Before Eleanor could ask further, Mick knocked at the door, gesturing for her to come out. “Time’s up,” he said when she stepped into the hall reluctantly. “Did you get what you were looking for?”
“I suppose.” Eleanor’s mind reeled at Kriegler’s assertion that the Germans had told London they had the radio. That London knew. She was aghast—and puzzled. She had been there at headquarters for every single day of the operation, and she had never imagined—much less heard—of such a thing.
Mick was watching her expectantly, waiting for the information he needed. She had forgotten, in her distress about the girls, to ask Kriegler the questions she had promised for Mick. But it didn’t matter. She’d had the answers he needed all along. “He confessed to the murder of Julian Brookhouse. Said that he shot him personally at SD headquarters in Paris in May 1944.”
Mick’s eyes widened. “You got all that in ten minutes?”
She nodded. “If he denies it tell him that I was secretly recording the conversation. And that I am prepared to testify against him at trial.” The first part was a lie; the latter was not.
Mick turned toward the cell. “I need to go in there and speak with him now, before the transport comes. If you don’t want to wait for me, I’ll have one of the orderlies drive you back to base.”
“I’ll wait,” she said. She had nothing but time now.

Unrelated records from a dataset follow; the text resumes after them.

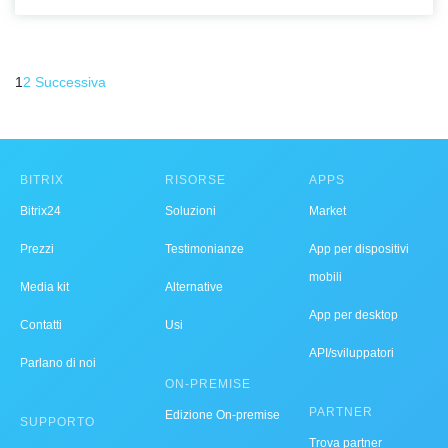
1
2
Successiva
BITRIX
RISORSE
APPS
Bitrix24
Soluzioni
Market
Prezzi
Testimonianze
App per dispositivi
mobili
Media kit
Alternative
App per desktop
Contatti
Usi
API/sviluppatori
Parlano di noi
ON-PREMISE
PARTNER
Edizione On-premise
SUPPORTO
Trova partner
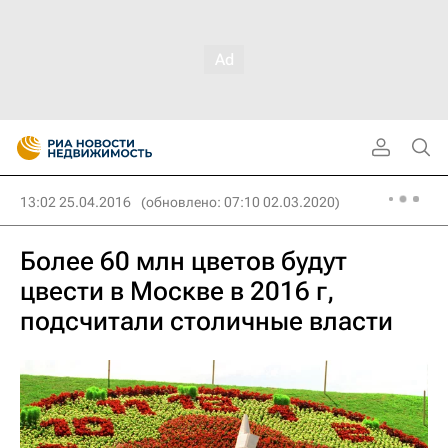
13:02 25.04.2016
(обновлено: 07:10 02.03.2020)
Более 60 млн цветов будут
цвести в Москве в 2016 г,
подсчитали столичные власти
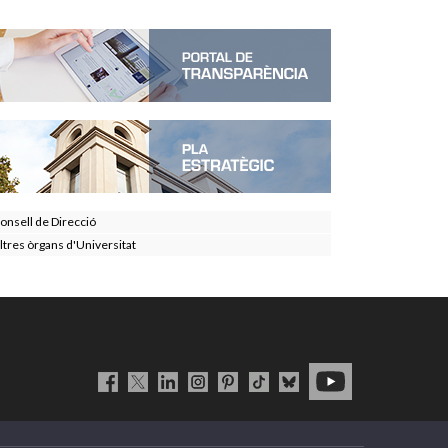
onsell de Direcció
ltres òrgans d'Universitat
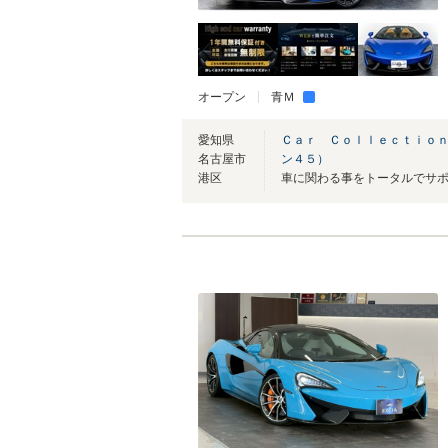
オープン
青Ｍ
愛知県
Ｃａｒ Ｃｏｌｌｅｃｔｉｏ
名古屋市
ン４５）
港区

A few minutes later, Mick came out of the cell. “Kriegler asked to see you once more.” Surprised, she walked in to once again face the most evil man she had ever encountered.
“I’m going to cooperate with the Americans.” His expression was somber now, and she knew Mick had confronted him with the evidence about killing Julian. “But before I do, I want to help you.” It was a lie, she knew. He wanted the truth about the girls to go with him to his grave. Only there was fear in his eyes now. “If I do, will you put in a good word for leniency for me?”

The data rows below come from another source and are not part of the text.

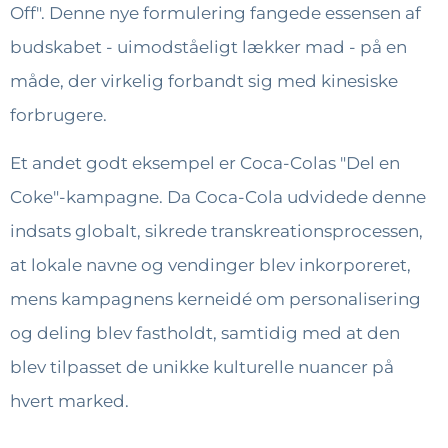
Off". Denne nye formulering fangede essensen af
budskabet - uimodståeligt lækker mad - på en
måde, der virkelig forbandt sig med kinesiske
forbrugere.
Et andet godt eksempel er Coca-Colas "Del en
Coke"-kampagne. Da Coca-Cola udvidede denne
indsats globalt, sikrede transkreationsprocessen,
at lokale navne og vendinger blev inkorporeret,
mens kampagnens kerneidé om personalisering
og deling blev fastholdt, samtidig med at den
blev tilpasset de unikke kulturelle nuancer på
hvert marked.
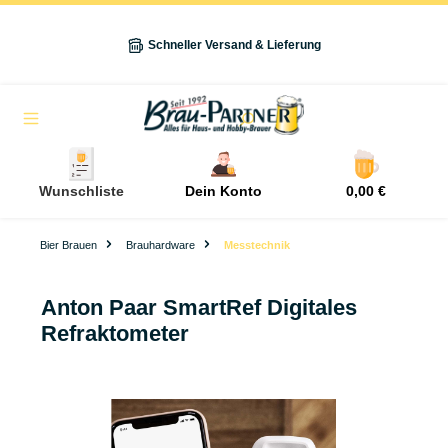
alt springen
Schneller Versand & Lieferung
Navigation
Wunschliste
Dein Konto
0,00 €
Bier Brauen
Brauhardware
Messtechnik
Anton Paar SmartRef Digitales
Refraktometer
Bildergalerie überspringen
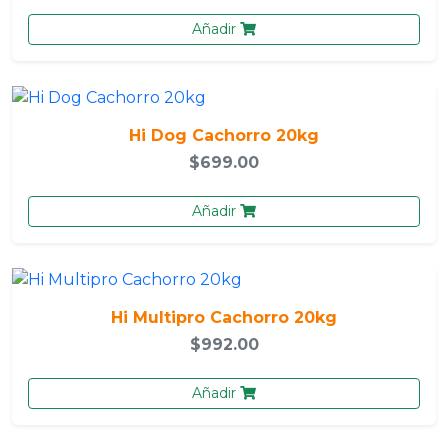
Añadir
Hi Dog Cachorro 20kg
$699.00
Añadir
Hi Multipro Cachorro 20kg
$992.00
Añadir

“Yes.” She would never forgive Kriegler or let him walk free again. But a long life alone with his crimes seemed more punishing.
The German’s eyes glinted. He slid something across the table. It fell to the ground and he kicked it toward her. It was a small key. How he had managed to hang on to it through his arrest and interrogation was beyond her. “Credit Suisse in Zurich,” he said. “Box 9127.”
“What is it?” she asked.
“An insurance policy, so to speak,” he said cryptically. “Documents that hold the answers you’ve been looking for.” Eleanor’s heartbeat quickened. “I’ll never walk free again, but I will give you the answers for Marie and the other four I sent—and their daughters.” It was, perhaps, the smallest act of contrition.
Then something about his words stuck. “Did you say that there were five girls?” He nodded. “Are you certain?”
“They all left Paris together. I signed the order myself. One died when the train car exploded.”
Four should have arrived. “But the witness’s report only spoke of three girls. What happened to the other?”
“Never accounted for. There were a dozen ways she could have died. But for all I know she might be alive.”
Eleanor leaped up and burst from the jail cell, starting past Mick in a run.